The #fliptheboard movement that put three newcomers on the St. Louis City Board of Aldermen this past election has at least one University of Missouri–St. Louis connection: communication student Briana Riley served as an intern on the winning campaign of new alderman Bill Stephens.

With a little over 51% of the vote, St. Louis Public Library employee Stephens, 27, beat incumbent Ward 12 Alderwoman Vicky Grass by just 90 votes (1421-1331) in the April 6 general election.

Riley, who is set to graduate in December with a bachelor’s degree and an emphasis in strategic communication, said her role in the upset was in helping build Stephens’ communications strategy. Riley worked with campaign communications director and mentor Robert Fischer.

“We pulled it off by canvassing,” Riley said of the campaign victory. “And I worked with my communications director on social media strategy, press releases, newsletters, media relations – all the good stuff.

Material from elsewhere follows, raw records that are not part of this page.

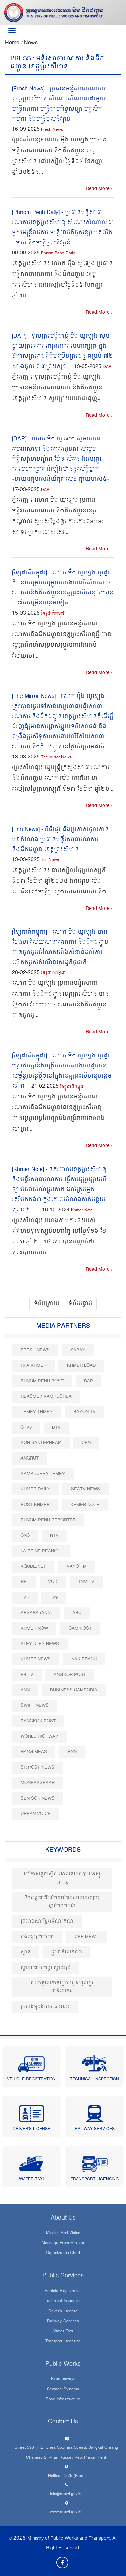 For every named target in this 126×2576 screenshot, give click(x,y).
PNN (72, 1752)
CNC (25, 1535)
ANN (25, 1690)
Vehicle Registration (31, 2079)
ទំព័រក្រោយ (47, 1303)
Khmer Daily (35, 1489)
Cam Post (80, 1628)
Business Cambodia (73, 1690)
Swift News (34, 1705)
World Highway (39, 1736)
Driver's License (31, 2129)
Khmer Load (81, 1365)
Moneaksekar (37, 1783)
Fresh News (52, 129)
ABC (76, 1613)
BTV (56, 1427)
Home (13, 43)
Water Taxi (31, 2179)
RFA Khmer (33, 1365)
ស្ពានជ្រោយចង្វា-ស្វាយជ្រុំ (45, 1968)
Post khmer (35, 1505)
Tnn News (50, 860)
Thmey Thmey (36, 1412)
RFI (24, 1582)
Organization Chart (63, 2253)
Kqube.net (33, 1566)
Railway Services (95, 2129)
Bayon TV (84, 1412)
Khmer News (35, 1659)
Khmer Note (82, 1210)
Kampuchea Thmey (42, 1474)
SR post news (37, 1767)
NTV (54, 1535)
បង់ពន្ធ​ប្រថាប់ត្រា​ (37, 1937)
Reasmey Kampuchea (46, 1396)
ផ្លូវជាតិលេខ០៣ (66, 1952)
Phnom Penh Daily (58, 253)
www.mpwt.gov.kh (66, 2512)
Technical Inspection (94, 2079)
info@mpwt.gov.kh (66, 2494)
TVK (24, 1597)
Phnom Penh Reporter (48, 1520)
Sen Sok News (37, 1798)
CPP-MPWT (86, 1937)
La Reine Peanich (40, 1551)
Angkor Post (70, 1675)
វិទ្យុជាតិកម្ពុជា (53, 613)
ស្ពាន (25, 1952)
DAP (107, 367)
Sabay (77, 1350)
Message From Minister (63, 2243)
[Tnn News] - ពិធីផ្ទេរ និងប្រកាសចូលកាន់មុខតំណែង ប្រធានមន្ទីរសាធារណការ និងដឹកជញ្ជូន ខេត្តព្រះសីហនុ (60, 839)
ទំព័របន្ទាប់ (80, 1303)
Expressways (63, 2379)
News (31, 43)
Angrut (29, 1458)
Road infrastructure (63, 2400)
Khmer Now (34, 1628)
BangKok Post (38, 1721)
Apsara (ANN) (36, 1613)
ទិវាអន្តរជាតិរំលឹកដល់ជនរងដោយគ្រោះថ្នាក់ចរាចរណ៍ (62, 1902)
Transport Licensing (95, 2179)
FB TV (26, 1675)
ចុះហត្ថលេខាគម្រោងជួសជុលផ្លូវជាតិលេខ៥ (62, 1987)
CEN (86, 1443)
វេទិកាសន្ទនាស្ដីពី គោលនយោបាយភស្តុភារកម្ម (62, 1878)
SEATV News (85, 1489)
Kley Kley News (39, 1644)
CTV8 (26, 1427)
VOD (52, 1582)
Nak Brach (84, 1659)
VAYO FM (77, 1566)
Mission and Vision (63, 2233)
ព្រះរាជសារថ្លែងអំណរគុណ (46, 1921)
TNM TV (86, 1582)
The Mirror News (56, 757)
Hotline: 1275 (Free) (66, 2476)
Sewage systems (63, 2390)
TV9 (54, 1597)
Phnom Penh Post (42, 1381)
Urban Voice (35, 1814)
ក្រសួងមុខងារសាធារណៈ (44, 2007)
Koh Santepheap (40, 1443)
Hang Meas (33, 1752) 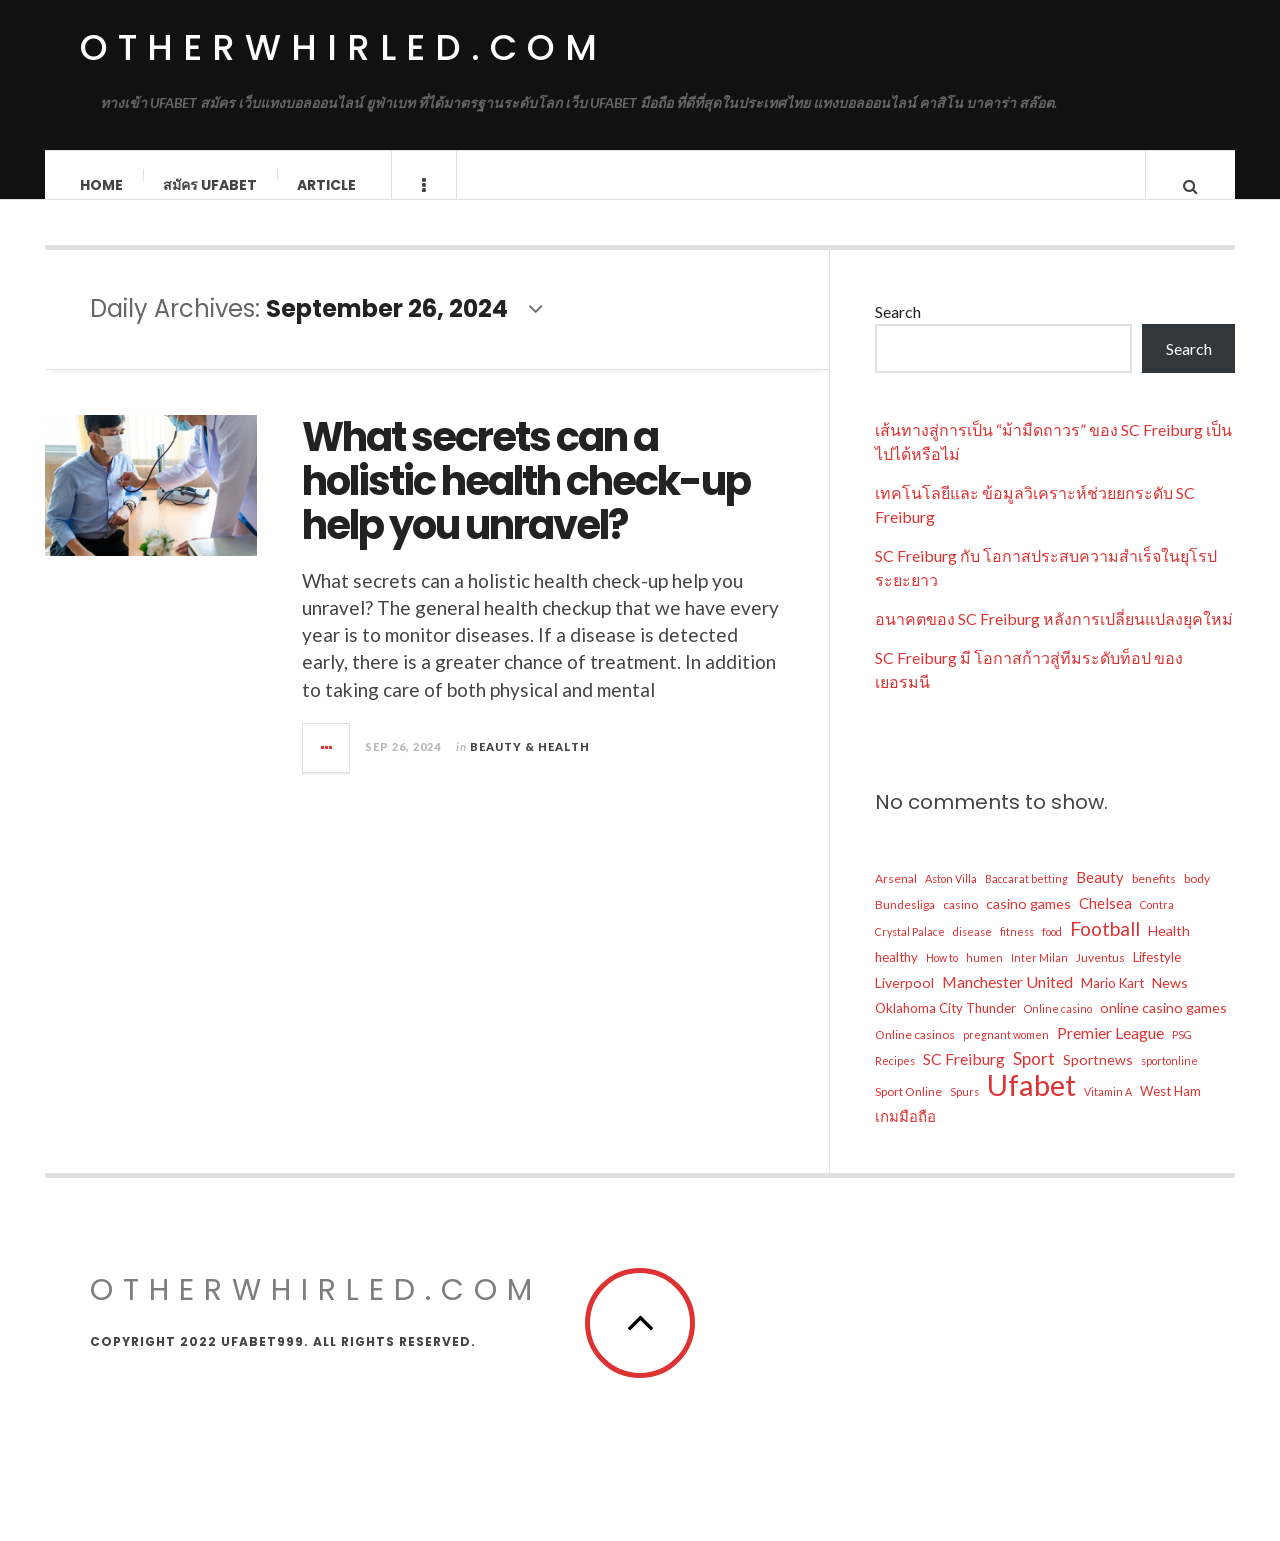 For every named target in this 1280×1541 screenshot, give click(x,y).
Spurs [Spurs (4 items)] (964, 1111)
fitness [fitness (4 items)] (1017, 951)
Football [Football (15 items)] (1105, 948)
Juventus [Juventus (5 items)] (1100, 977)
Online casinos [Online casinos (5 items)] (915, 1054)
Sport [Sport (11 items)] (1034, 1078)
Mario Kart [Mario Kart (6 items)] (1112, 1003)
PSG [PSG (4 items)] (1182, 1054)
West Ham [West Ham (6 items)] (1170, 1111)
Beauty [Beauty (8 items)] (1100, 897)
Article (327, 185)
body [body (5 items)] (1197, 898)
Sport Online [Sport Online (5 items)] (908, 1111)
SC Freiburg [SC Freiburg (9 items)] (964, 1078)
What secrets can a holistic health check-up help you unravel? (526, 501)
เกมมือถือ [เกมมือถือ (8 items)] (905, 1136)
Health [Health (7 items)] (1169, 950)
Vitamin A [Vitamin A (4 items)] (1108, 1111)
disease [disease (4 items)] (972, 951)
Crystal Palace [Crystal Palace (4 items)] (910, 951)
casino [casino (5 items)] (960, 924)
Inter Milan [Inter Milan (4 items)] (1039, 977)
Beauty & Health (530, 766)
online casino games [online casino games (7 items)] (1163, 1027)
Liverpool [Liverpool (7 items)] (904, 1002)
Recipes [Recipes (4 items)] (895, 1080)
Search (898, 331)
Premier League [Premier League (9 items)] (1110, 1052)
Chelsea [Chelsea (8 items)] (1105, 923)
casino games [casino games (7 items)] (1028, 923)
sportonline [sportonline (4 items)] (1169, 1080)
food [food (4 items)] (1052, 951)
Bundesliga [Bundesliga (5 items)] (905, 924)
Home (102, 185)
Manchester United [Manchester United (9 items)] (1007, 1001)
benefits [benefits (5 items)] (1154, 898)
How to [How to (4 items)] (942, 977)
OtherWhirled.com (343, 47)
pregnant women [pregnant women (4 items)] (1006, 1054)
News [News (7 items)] (1170, 1002)
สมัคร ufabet (211, 185)
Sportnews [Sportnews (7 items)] (1098, 1079)
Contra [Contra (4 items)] (1157, 924)
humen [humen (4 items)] (984, 977)
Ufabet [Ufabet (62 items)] (1031, 1105)
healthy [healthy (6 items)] (896, 977)
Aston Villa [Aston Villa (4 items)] (951, 898)
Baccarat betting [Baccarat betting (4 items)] (1026, 898)
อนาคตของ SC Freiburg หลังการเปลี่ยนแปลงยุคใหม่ (1054, 638)
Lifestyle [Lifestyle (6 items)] (1157, 977)
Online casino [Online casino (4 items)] (1058, 1028)
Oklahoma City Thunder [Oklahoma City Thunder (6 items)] (945, 1028)
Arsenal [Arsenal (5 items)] (896, 898) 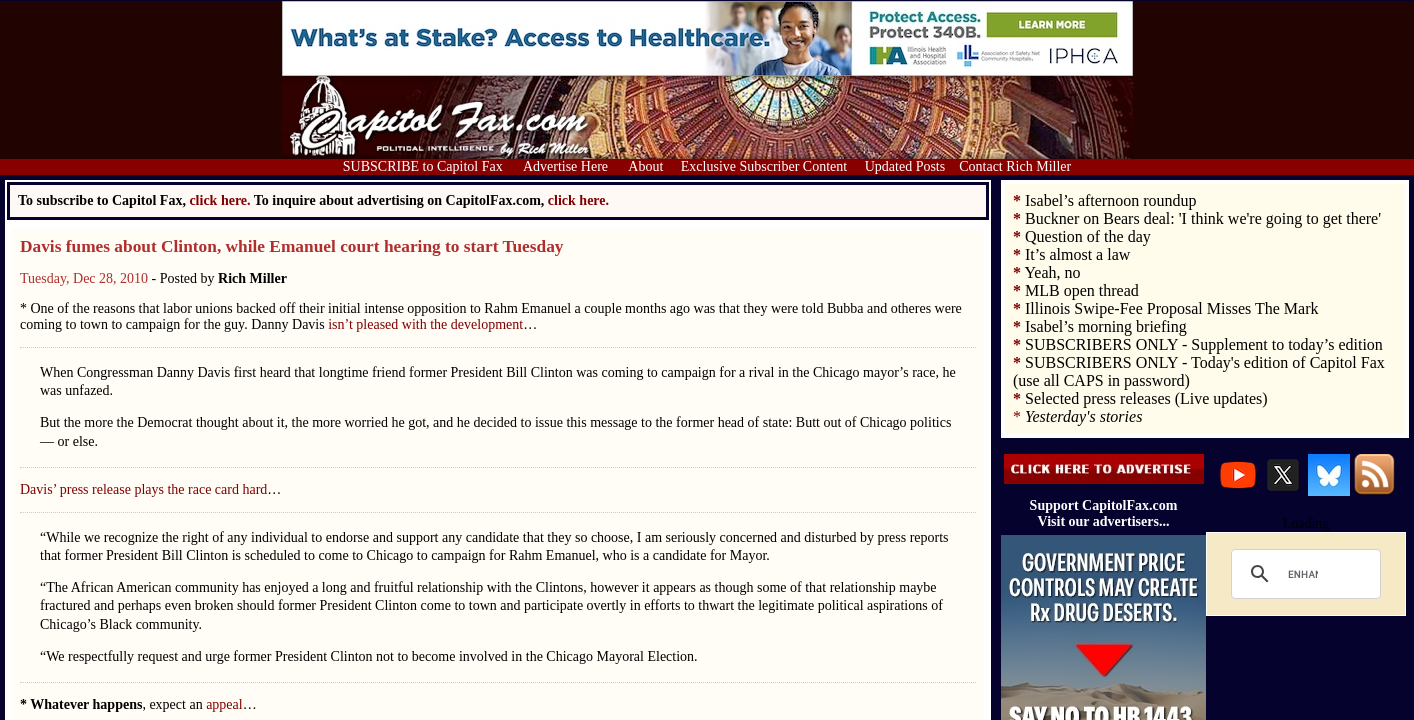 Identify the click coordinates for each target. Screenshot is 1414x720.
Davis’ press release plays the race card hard (143, 489)
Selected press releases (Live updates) (1146, 398)
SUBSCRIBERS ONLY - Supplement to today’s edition (1204, 344)
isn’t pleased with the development (425, 324)
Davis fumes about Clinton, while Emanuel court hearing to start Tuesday (291, 246)
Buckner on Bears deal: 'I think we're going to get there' (1203, 218)
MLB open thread (1082, 290)
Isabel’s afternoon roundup (1111, 200)
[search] (1303, 574)
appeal (224, 704)
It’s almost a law (1077, 254)
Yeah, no (1052, 272)
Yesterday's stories (1083, 416)
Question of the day (1088, 236)
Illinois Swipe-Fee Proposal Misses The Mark (1171, 308)
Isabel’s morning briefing (1106, 326)
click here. (578, 200)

It was truly an amazing experience.”

Riley, 23, is a graduate of Clayton High School and attended Northern Virginia Community College and the University of Kansas before transferring to UMSL in 2019.

“UMSL is close to home, and it’s a great school, especially because it’s affordable and flexible with my schedule,” said Riley, who works part-time as a server. “And I know a lot of people who love it here.”

She said that her communications classes at UMSL helped prepare her for an internship with a political campaign. Riley’s most memorable class was taught by associate teaching professor Shannon Ahrndt.

“I had her in the Fall of 2019 for a professional communications course, and she taught me a lot about the professional world – not just about the field of communications but any career, any major,” Riley said.

With a special interest in public relations writing and social media, Riley was instantly drawn to the internship when it was posted online by the Department of Communication and Media.

“It seemed like right up my alley as far as what I wanted to do,” she said. “I actually learned a lot – more than I thought I would – and it gave me a better understanding of how things work.”

Through her internship, Riley has been able to receive hands-on experience building skills in social media content, graphic design and newsletter and media writing.

“Over time, I learned things like how to develop newsletters and PR pieces and social media pieces,” she said. “I created graphics for all of the endorsements from other alderpersons from different wards and other organizations. We got a lot of donations from the newsletters, and that stood out as a really big thing – to see the newsletters I wrote getting attention from donors.

One of the things that Riley was surprised to learn was that people with communications teams don’t always write their own media quotes. She was delighted to find out when an article in the St. Louis Post-Dispatch quoted Stephens using the words she composed.

“The St. Louis Post-Dispatch did an article, and they picked up the quote that I wrote for Bill’s victory speech, word-for-word,” Riley said. “Before I started my internship, I didn’t realize that the candidate himself doesn’t write his words. It’s obviously his ideas, but it’s us more coming in and condensing what he wants to say.”

After graduation, Riley hopes to continue using her media writing and social media skills in public relations or on another political campaign. In the meantime, she plans to continue working on Stephens’ communications team as a volunteer this summer.

“I loved this internship,” Riley said. “It was a great experience, and I was kind of sad it was over, even though I was happy that he won. He’s amazing, the whole staff was super friendly and I learned a lot from Bill and Robert.”